» YOUR INSTRUCTIONS
Look through the records below, and whenever a line contains "during", copy it.

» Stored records
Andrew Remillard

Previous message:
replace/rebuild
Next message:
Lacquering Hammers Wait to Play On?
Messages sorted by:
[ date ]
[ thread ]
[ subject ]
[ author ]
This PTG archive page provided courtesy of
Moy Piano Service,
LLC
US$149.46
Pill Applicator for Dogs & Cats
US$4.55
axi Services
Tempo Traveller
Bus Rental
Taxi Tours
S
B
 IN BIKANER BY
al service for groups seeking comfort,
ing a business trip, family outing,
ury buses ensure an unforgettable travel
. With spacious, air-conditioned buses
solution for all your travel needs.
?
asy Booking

--

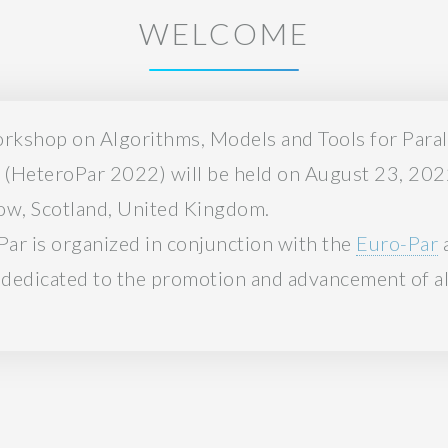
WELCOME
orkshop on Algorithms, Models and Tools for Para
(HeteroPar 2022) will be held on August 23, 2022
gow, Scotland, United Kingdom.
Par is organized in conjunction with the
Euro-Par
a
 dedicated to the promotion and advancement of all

---

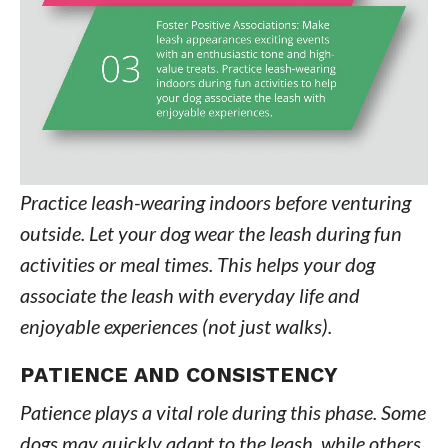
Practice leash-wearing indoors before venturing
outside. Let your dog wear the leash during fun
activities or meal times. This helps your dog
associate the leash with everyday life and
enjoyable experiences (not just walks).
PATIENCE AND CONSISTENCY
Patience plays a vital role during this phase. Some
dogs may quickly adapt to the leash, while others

» ANSWER BOX
outside. Let your dog wear the leash during fun
Patience plays a vital role during this phase. Some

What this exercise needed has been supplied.